=== Material to process ===

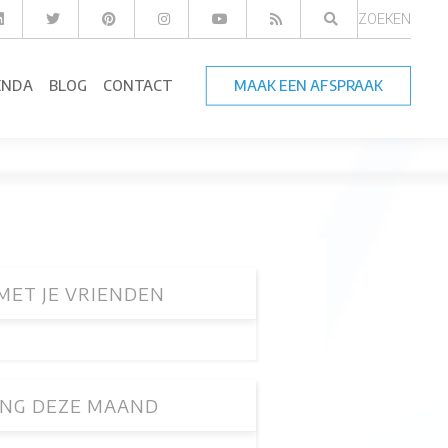
ZOEKEN
ENDA
BLOG
CONTACT
MAAK EEN AFSPRAAK
MET JE VRIENDEN
NG DEZE MAAND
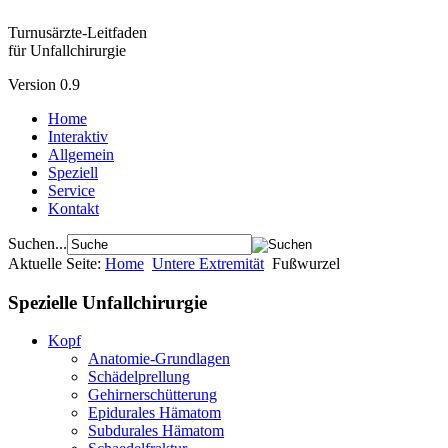
Turnusärzte-Leitfaden
für Unfallchirurgie
Version 0.9
Home
Interaktiv
Allgemein
Speziell
Service
Kontakt
Suchen...
Aktuelle Seite:
Home
Untere Extremität
Fußwurzel
Spezielle Unfallchirurgie
Kopf
Anatomie-Grundlagen
Schädelprellung
Gehirnerschütterung
Epidurales Hämatom
Subdurales Hämatom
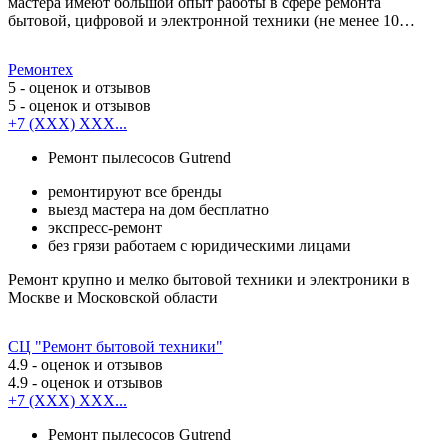
мастера имеют большой опыт работы в сфере ремонта
бытовой, цифровой и электронной техники (не менее 10…
Ремонтех
5
- оценок и отзывов
5
- оценок и отзывов
+7 (XXX) XXX...
Ремонт пылесосов Gutrend
ремонтируют все бренды
выезд мастера на дом бесплатно
экспресс-ремонт
без грязи работаем с юридическими лицами
Ремонт крупно и мелко бытовой техники и электроники в
Москве и Московской области
СЦ "Ремонт бытовой техники"
4.9
- оценок и отзывов
4.9
- оценок и отзывов
+7 (XXX) XXX...
Ремонт пылесосов Gutrend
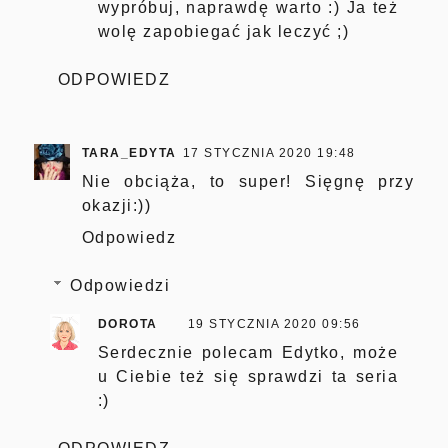
wypróbuj, naprawdę warto :) Ja też
wolę zapobiegać jak leczyć ;)
ODPOWIEDZ
TARA_EDYTA
17 STYCZNIA 2020 19:48
Nie obciąża, to super! Sięgnę przy
okazji:))
Odpowiedz
Odpowiedzi
DOROTA
19 STYCZNIA 2020 09:56
Serdecznie polecam Edytko, może
u Ciebie też się sprawdzi ta seria
:)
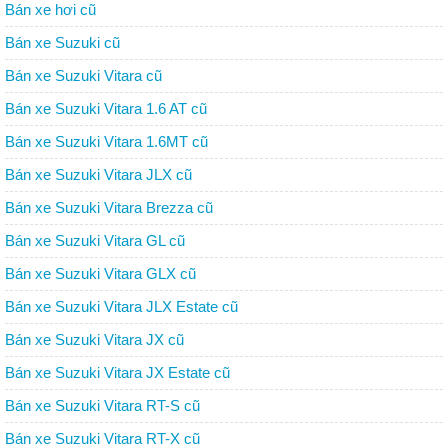
Bán xe hơi cũ
Bán xe Suzuki cũ
Bán xe Suzuki Vitara cũ
Bán xe Suzuki Vitara 1.6 AT cũ
Bán xe Suzuki Vitara 1.6MT cũ
Bán xe Suzuki Vitara JLX cũ
Bán xe Suzuki Vitara Brezza cũ
Bán xe Suzuki Vitara GL cũ
Bán xe Suzuki Vitara GLX cũ
Bán xe Suzuki Vitara JLX Estate cũ
Bán xe Suzuki Vitara JX cũ
Bán xe Suzuki Vitara JX Estate cũ
Bán xe Suzuki Vitara RT-S cũ
Bán xe Suzuki Vitara RT-X cũ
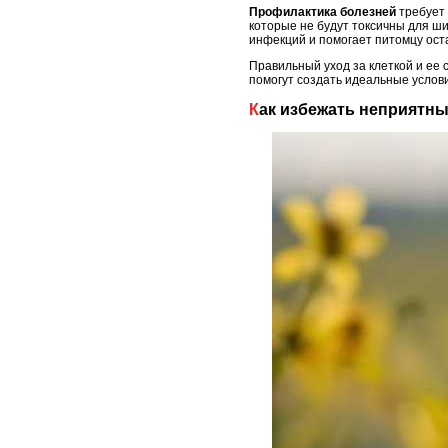
Профилактика болезней
требует 
которые не будут токсичны для ши
инфекций и помогает питомцу ост
Правильный уход за клеткой и ее
помогут создать идеальные услов
Как избежать неприятн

===

● **About this task**
Some of the data mentions "Hämatom". Copy every line where it does.

● **Output for this task**
Epidurales Hämatom
Subdurales Hämatom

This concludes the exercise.